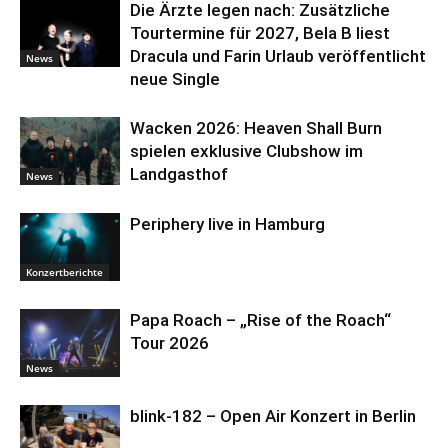
Die Ärzte legen nach: Zusätzliche
Tourtermine für 2027, Bela B liest
Dracula und Farin Urlaub veröffentlicht
News
neue Single
Wacken 2026: Heaven Shall Burn
spielen exklusive Clubshow im
Landgasthof
News
Periphery live in Hamburg
Konzertberichte
Papa Roach – „Rise of the Roach“
Tour 2026
News
blink-182 – Open Air Konzert in Berlin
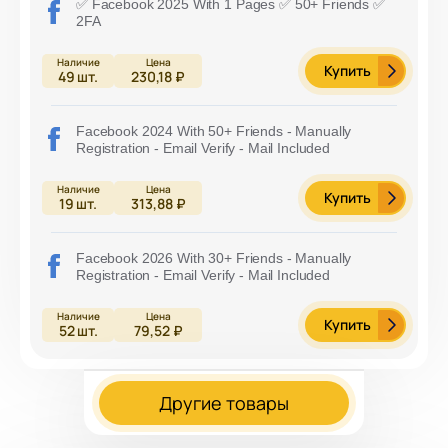
✅ Facebook 2025 With 1 Pages ✅ 50+ Friends ✅
2FA
Купить
49
шт.
230,18 ₽
Facebook 2024 With 50+ Friends - Manually
Registration - Email Verify - Mail Included
Купить
19
шт.
313,88 ₽
Facebook 2026 With 30+ Friends - Manually
Registration - Email Verify - Mail Included
Купить
52
шт.
79,52 ₽
Другие товары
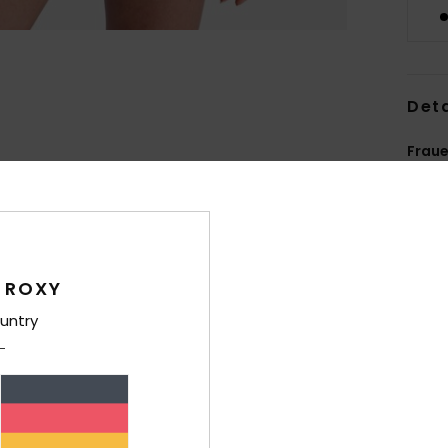
Deta
Fraue
Style
Funk
R
 ROXY
recy
untry
P
G
D
Druc
S
ausg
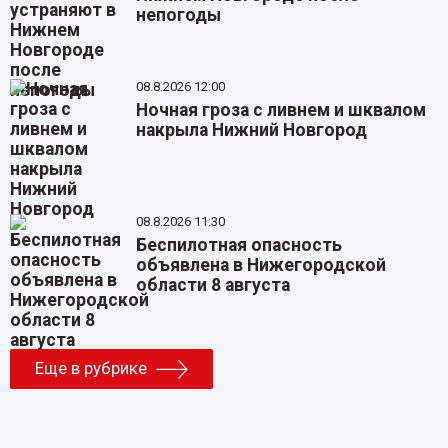
непогоды
08.8.2026 12:00
Ночная гроза с ливнем и шквалом
накрыла Нижний Новгород
08.8.2026 11:30
Беспилотная опасность
объявлена в Нижегородской
области 8 августа
Еще в рубрике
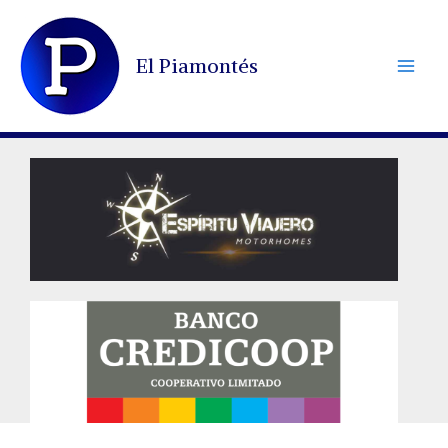
Ir
al
El Piamontés
contenido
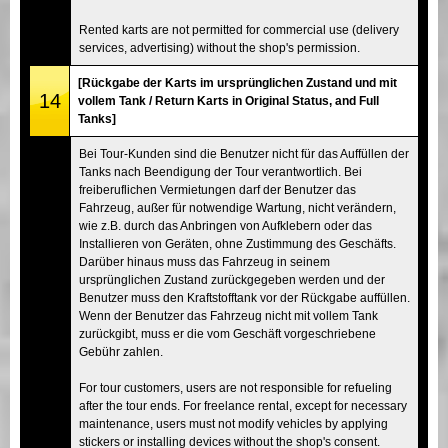
Rented karts are not permitted for commercial use (delivery
services, advertising) without the shop's permission.
[Rückgabe der Karts im ursprünglichen Zustand und mit
14
vollem Tank / Return Karts in Original Status, and Full
Tanks]
Bei Tour-Kunden sind die Benutzer nicht für das Auffüllen der
Tanks nach Beendigung der Tour verantwortlich. Bei
freiberuflichen Vermietungen darf der Benutzer das
Fahrzeug, außer für notwendige Wartung, nicht verändern,
wie z.B. durch das Anbringen von Aufklebern oder das
Installieren von Geräten, ohne Zustimmung des Geschäfts.
Darüber hinaus muss das Fahrzeug in seinem
ursprünglichen Zustand zurückgegeben werden und der
Benutzer muss den Kraftstofftank vor der Rückgabe auffüllen.
Wenn der Benutzer das Fahrzeug nicht mit vollem Tank
zurückgibt, muss er die vom Geschäft vorgeschriebene
Gebühr zahlen.
For tour customers, users are not responsible for refueling
after the tour ends. For freelance rental, except for necessary
maintenance, users must not modify vehicles by applying
stickers or installing devices without the shop's consent.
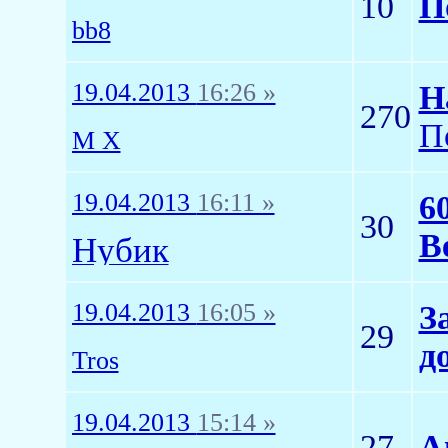
10
П
bb8
19.04.2013
16:26 »
Н
270
П
M X
19.04.2013
16:11 »
6
30
В
Нyбик
19.04.2013
16:05 »
З
29
д
Tros
19.04.2013
15:14 »
27
А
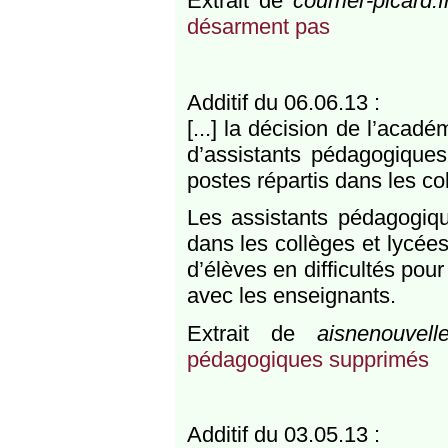
Extrait de
courrier-picard.f
désarment pas
Additif du 06.06.13 :
[...] la décision de l’aca
d’assistants pédagogiques
postes répartis dans les co
Les assistants pédagogiqu
dans les collèges et lycées 
d’élèves en difficultés pou
avec les enseignants.
Extrait de
aisnenouvelle
pédagogiques supprimés
Additif du 03.05.13 :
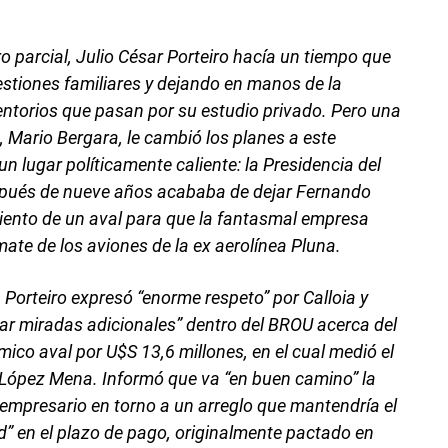
o parcial, Julio César Porteiro hacía un tiempo que
stiones familiares y dejando en manos de la
entorios que pasan por su estudio privado. Pero una
 Mario Bergara, le cambió los planes a este
n lugar políticamente caliente: la Presidencia del
spués de nueve años acababa de dejar Fernando
miento de un aval para que la fantasmal empresa
mate de los aviones de la ex aerolínea Pluna.
 Porteiro expresó “enorme respeto” por Calloia y
ar miradas adicionales” dentro del BROU acerca del
ico aval por U$S 13,6 millones, en el cual medió el
López Mena. Informó que va “en buen camino” la
 empresario en torno a un arreglo que mantendría el
ad” en el plazo de pago, originalmente pactado en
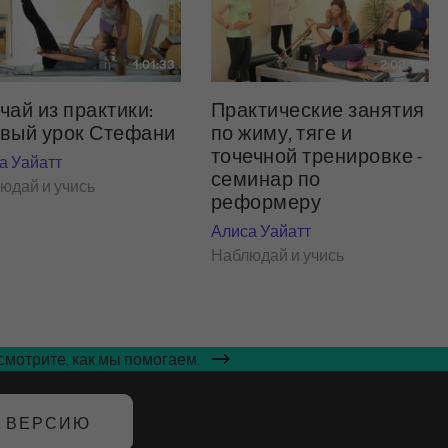
1:01:33
2:08:16
чай из практики:
Практические занятия
вый урок Стефани
по жиму, тяге и
точечной тренировке -
а Уайатт
семинар по
юдай и учись
реформеру
Алиса Уайатт
Наблюдай и учись
мотрите, как мы помогаем.
Ю ВЕРСИЮ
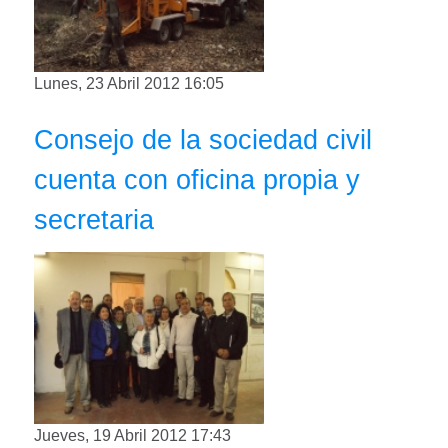
Lunes, 23 Abril 2012 16:05
Consejo de la sociedad civil
cuenta con oficina propia y
secretaria
Jueves, 19 Abril 2012 17:43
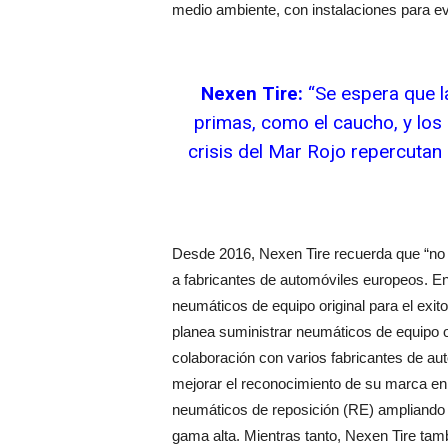
medio ambiente, con instalaciones para evi
Nexen Tire:
“Se espera que la
primas, como el caucho, y los
crisis del Mar Rojo repercutan
Desde 2016, Nexen Tire recuerda que “no h
a fabricantes de automóviles europeos. En
neumáticos de equipo original para el exi
planea suministrar neumáticos de equipo or
colaboración con varios fabricantes de a
mejorar el reconocimiento de su marca en
neumáticos de reposición (RE) ampliando 
gama alta. Mientras tanto, Nexen Tire ta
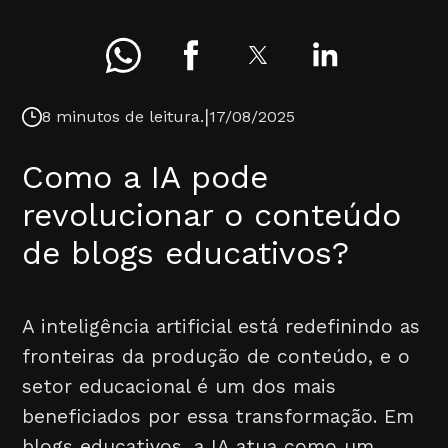
|
8 minutos de leitura.
17/08/2025
Como a IA pode
revolucionar o conteúdo
de blogs educativos?
A inteligência artificial está redefinindo as
fronteiras da produção de conteúdo, e o
setor educacional é um dos mais
beneficiados por essa transformação. Em
blogs educativos, a IA atua como um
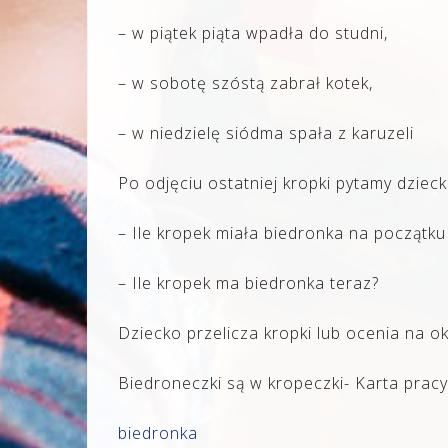
– w piątek piąta wpadła do studni,
– w sobotę szóstą zabrał kotek,
– w niedzielę siódma spała z karuzeli
Po odjęciu ostatniej kropki pytamy dzieck
– Ile kropek miała biedronka na początku
– Ile kropek ma biedronka teraz?
Dziecko przelicza kropki lub ocenia na o
Biedroneczki są w kropeczki- Karta pracy
biedronka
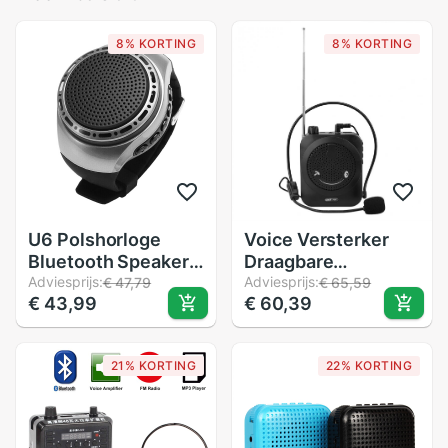
8% KORTING
8% KORTING
U6 Polshorloge
Voice Versterker
Bluetooth Speaker
Draagbare
Kaart met Radio FM
Adviesprijs:
Professionele
Adviesprijs:
€ 47,79
€ 65,59
€ 43,99
€ 60,39
Draagbare Outdoor
Leraar Microfoon
Sport Running LED
Megafoon met FM
Kleurrijke 32GB
Herhalen en
21% KORTING
22% KORTING
Geheugenkaart
Muziekspeler
Gebruik voor
Coaches Gidsen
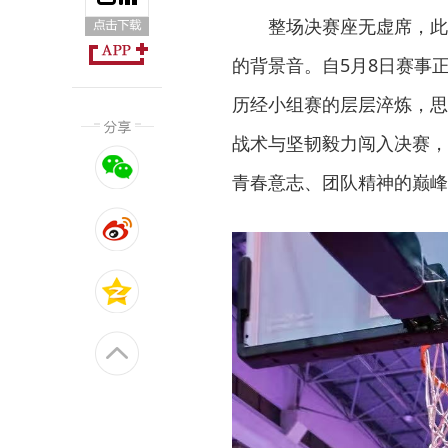
整场决赛座无虚席，此
的背景音。自5月8日赛事
历经小组赛的层层淬炼，思
战术与坚韧毅力闯入决赛，
青春意志、团队精神的巅峰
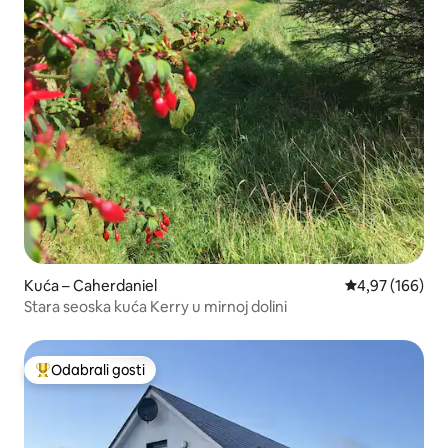
Kuća – Caherdaniel
Prosječna ocjen
4,97 (166)
Stara seoska kuća Kerry u mirnoj dolini
Odabrali gosti
Među najviše rangiranima s oznakom „Odabrali gosti”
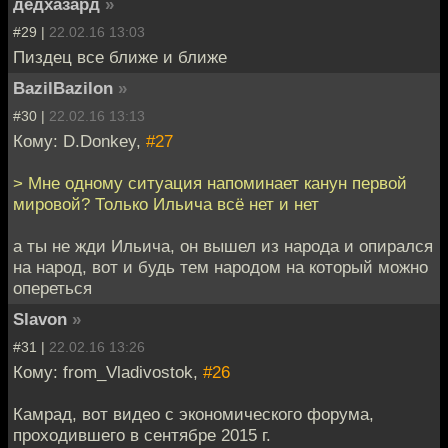
дедхазард
»
#29 |
22.02.16 13:03
Пиздец все ближе и ближе
BazilBazilon
»
#30 |
22.02.16 13:13
Кому: D.Donkey,
#27
> Мне одному ситуация напоминает канун первой
мировой? Только Ильича всё нет и нет
а ты не жди Ильича, он вышел из народа и опирался
на народ, вот и будь тем народом на который можно
опереться
Slavon
»
#31 |
22.02.16 13:26
Кому: from_Vladivostok,
#26
Камрад, вот видео с экономического форума,
проходившего в сентябре 2015 г.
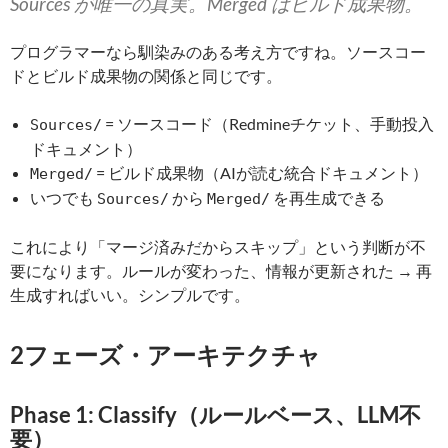
Sources が唯一の真実。Merged はビルド成果物。
プログラマーなら馴染みのある考え方ですね。ソースコー
ドとビルド成果物の関係と同じです。
= ソースコード（Redmineチケット、手動投入
Sources/
ドキュメント）
= ビルド成果物（AIが読む統合ドキュメント）
Merged/
いつでも
から
を再生成できる
Sources/
Merged/
これにより「マージ済みだからスキップ」という判断が不
要になります。ルールが変わった、情報が更新された → 再
生成すればいい。シンプルです。
2フェーズ・アーキテクチャ
Phase 1: Classify（ルールベース、LLM不
要）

· · · ·

### INSTRUCTIONS FOR THE TASK
Reproduce, word for word, everything in the listing above from the line containing "setor educacional é um dos mais" down to the line containing "Voice Versterker", both of them included. No pictures.

### EXERCISE SOLUTION
setor educacional é um dos mais
beneficiados por essa transformação. Em
blogs educativos, a IA atua como um
– w piątek piąta wpadła do studni,
– w sobotę szóstą zabrał kotek,
– w niedzielę siódma spała z karuzeli
Po odjęciu ostatniej kropki pytamy dzieck
– Ile kropek miała biedronka na początku
– Ile kropek ma biedronka teraz?
Dziecko przelicza kropki lub ocenia na o
Biedroneczki są w kropeczki- Karta pracy
biedronka
8% KORTING
8% KORTING
U6 Polshorloge
Voice Versterker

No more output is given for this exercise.